While the four day event can be overwhelming, the opportunity to immerse yourselves into the panel discussions, along with better understanding of some of the nuances of changes in case law, is priceless. From the CAAA President to the Committee Board as well as the CAAA Staff and everyone in between, we thank you all for your dedication & hard work in assembling yet another successful Convention.
I am in the midst of collecting more info. pertaining to the Amenability of Vocational Rehabilitation but in the mean time I wanted to pass along some information I received from Alan Gurvey, Esq.
Some of you may have a similar case or cases to apply this to in hopes of having a successful outcome.
Safeguarding those who need us more through unified advice is admirable in so many ways. Thank you Alan!

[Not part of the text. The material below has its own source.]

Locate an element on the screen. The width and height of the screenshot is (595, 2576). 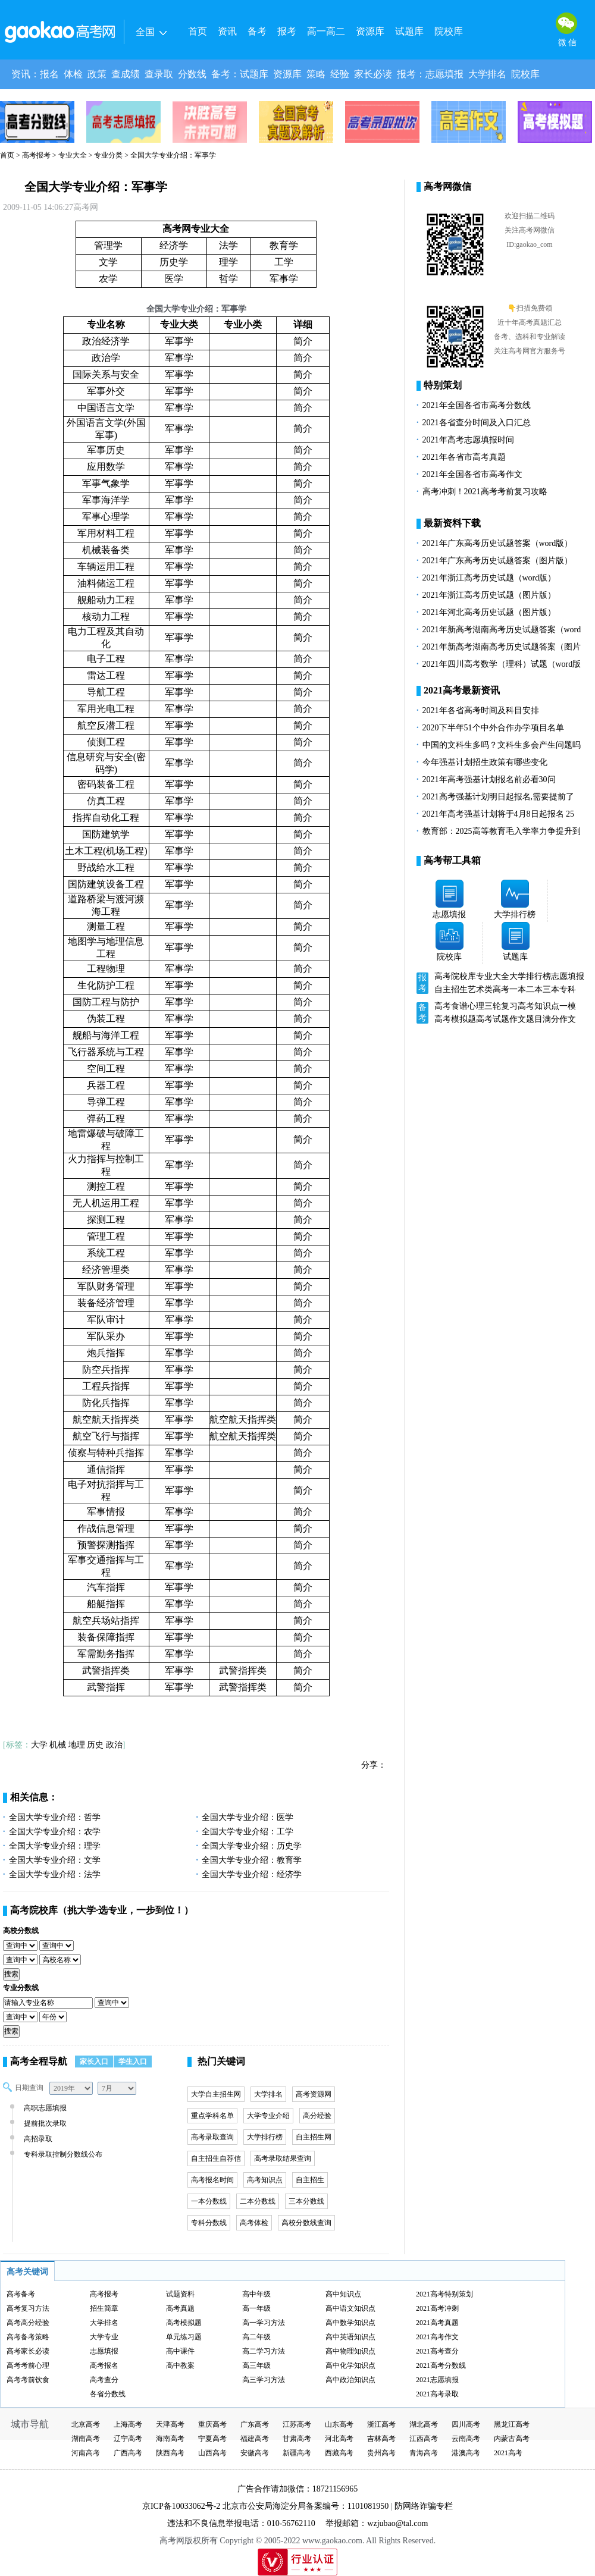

On Thursday, June 22, 2017, the Court of Appeal of the State of California, Second Appellate District, issued an important decision certified for publication in Maureen Hikida v. Workers’ Compensation Appeals Board, Costco Wholesales Corp. This is a binding decision which we think will be of great interest to you. Our firm worked extremely hard litigating the case. There are many levels to this decision, however, for the purposes of doctors’ reporting and deposition testimony, we would sum it up as follows:
1. When assessing an applicant’s permanent disability, the doctor’s focus must be on causation of disability, not causation of injury. In this case, the Court of Appeal held that the 10% apportionment found on the underlying carpal tunnel injury, which led to the need for surgery, cannot be considered an apportionable factor to the overall disability caused by the complex regional pain syndrome, a condition which developed as a result of the failed carpal tunnel surgery and rendered the injured worker 100% totally disabled.
2. Since the disability that caused the injured worker to be 100% totally disabled was entirely due to the complex regional pain syndrome, and there were no apportionable factors to the complex regional pain syndrome, the applicant was entitled to a 100% permanent total disability award without apportionment. The Court of Appeal made it clear that the effects of the surgery, which caused the disability, was not subject to apportionment, notwithstanding the underlying 10% apportionment regarding the carpal tunnel condition.
We hope that you will have an opportunity to review this decision. We believe that the theories that the decision is based on will apply to many different medical conditions and disabilities. In the future, we believe that you will be asked to address “Hikida” issues in your reporting and deposition testimony. If you have any questions, please contact our office.
Thank you for your continuing dedication and commitment to the workers’ compensation system, albeit often under difficult circumstances.
Law Firm of Rowen, Gurvey & Win
Even though the system is stacked against us and the future has more potential setbacks, we must stand together in order to succeed.
Thank you to all who give 100% day in day out to help those in need.